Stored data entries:
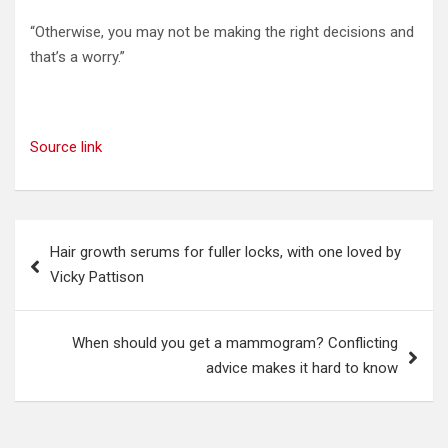
“Otherwise, you may not be making the right decisions and
that’s a worry.”
Source link
Post
Hair growth serums for fuller locks, with one loved by
navigation
Vicky Pattison
When should you get a mammogram? Conflicting
advice makes it hard to know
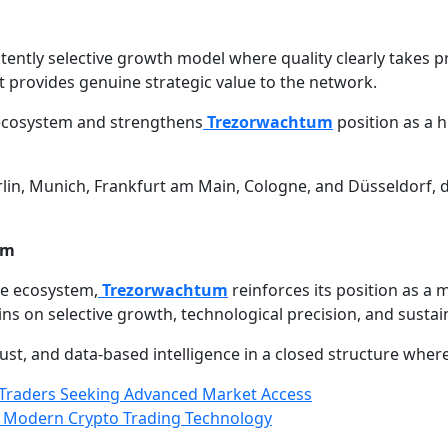
ently selective growth model where quality clearly takes 
it provides genuine strategic value to the network.
e ecosystem and strengthens
Trezorwachtum
position as a h
lin, Munich, Frankfurt am Main, Cologne, and Düsseldorf, 
em
ce ecosystem,
Trezorwachtum
reinforces its position as a
s on selective growth, technological precision, and sustai
st, and data-based intelligence in a closed structure where 
Traders Seeking Advanced Market Access
n Modern Crypto Trading Technology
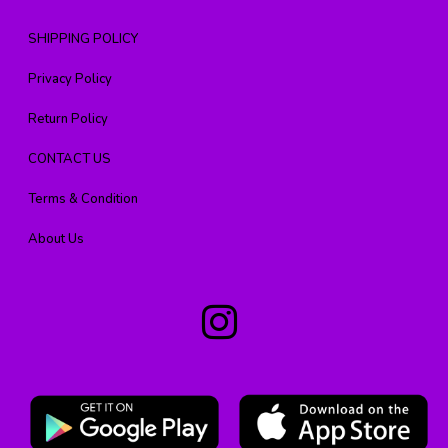
SHIPPING POLICY
Privacy Policy
Return Policy
CONTACT US
Terms & Condition
About Us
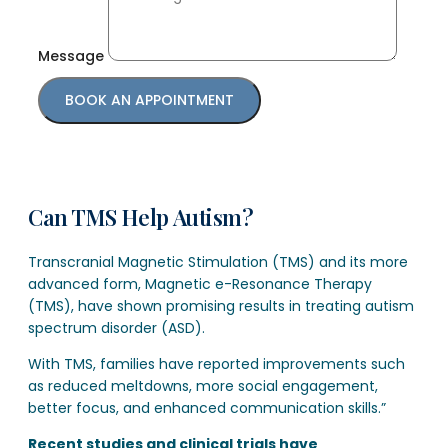
Message
BOOK AN APPOINTMENT
Can TMS Help Autism?
Transcranial Magnetic Stimulation (TMS) and its more
advanced form, Magnetic e-Resonance Therapy
(TMS), have shown promising results in treating autism
spectrum disorder (ASD).
With TMS, families have reported improvements such
as reduced meltdowns, more social engagement,
better focus, and enhanced communication skills.”
Recent studies and clinical trials have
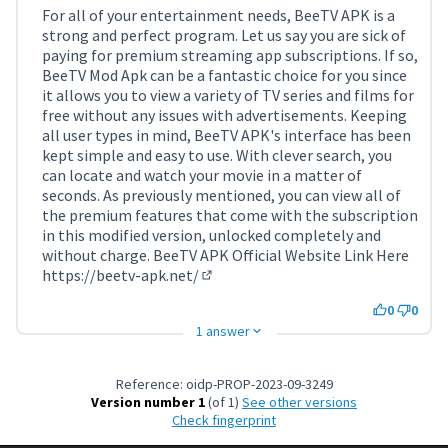
For all of your entertainment needs, BeeTV APK is a
strong and perfect program. Let us say you are sick of
paying for premium streaming app subscriptions. If so,
BeeTV Mod Apk can be a fantastic choice for you since
it allows you to view a variety of TV series and films for
free without any issues with advertisements. Keeping
all user types in mind, BeeTV APK's interface has been
kept simple and easy to use. With clever search, you
can locate and watch your movie in a matter of
seconds. As previously mentioned, you can view all of
the premium features that come with the subscription
in this modified version, unlocked completely and
without charge. BeeTV APK Official Website Link Here
https://beetv-apk.net/
(External link)
0
0
1 answer
Reference: oidp-PROP-2023-09-3249
Version number 1
(of 1)
see other versions
Check fingerprint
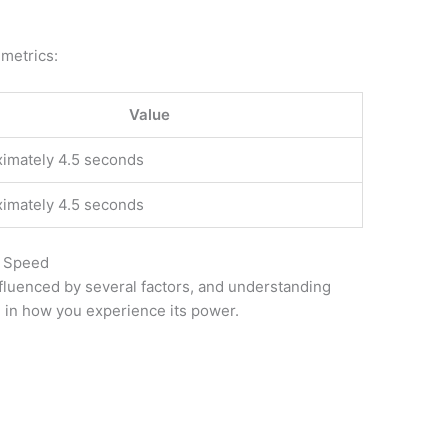
 metrics:
Value
imately 4.5 seconds
imately 4.5 seconds
p Speed
fluenced by several factors, and understanding
e in how you experience its power.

• **PROBLEM STATEMENT**:
What you give back should be exactly the lines from the top of the data above down to and including the line with "s on selective", minus any pictures.

• **ANSWER FOR THE TASK**:
“Otherwise, you may not be making the right decisions and
that’s a worry.”
Source link
Post
Hair growth serums for fuller locks, with one loved by
navigation
Vicky Pattison
When should you get a mammogram? Conflicting
advice makes it hard to know
ently selective growth model where quality clearly takes 
it provides genuine strategic value to the network.
e ecosystem and strengthens
Trezorwachtum
position as a h
lin, Munich, Frankfurt am Main, Cologne, and Düsseldorf, 
em
ce ecosystem,
Trezorwachtum
reinforces its position as a
s on selective growth, technological precision, and sustai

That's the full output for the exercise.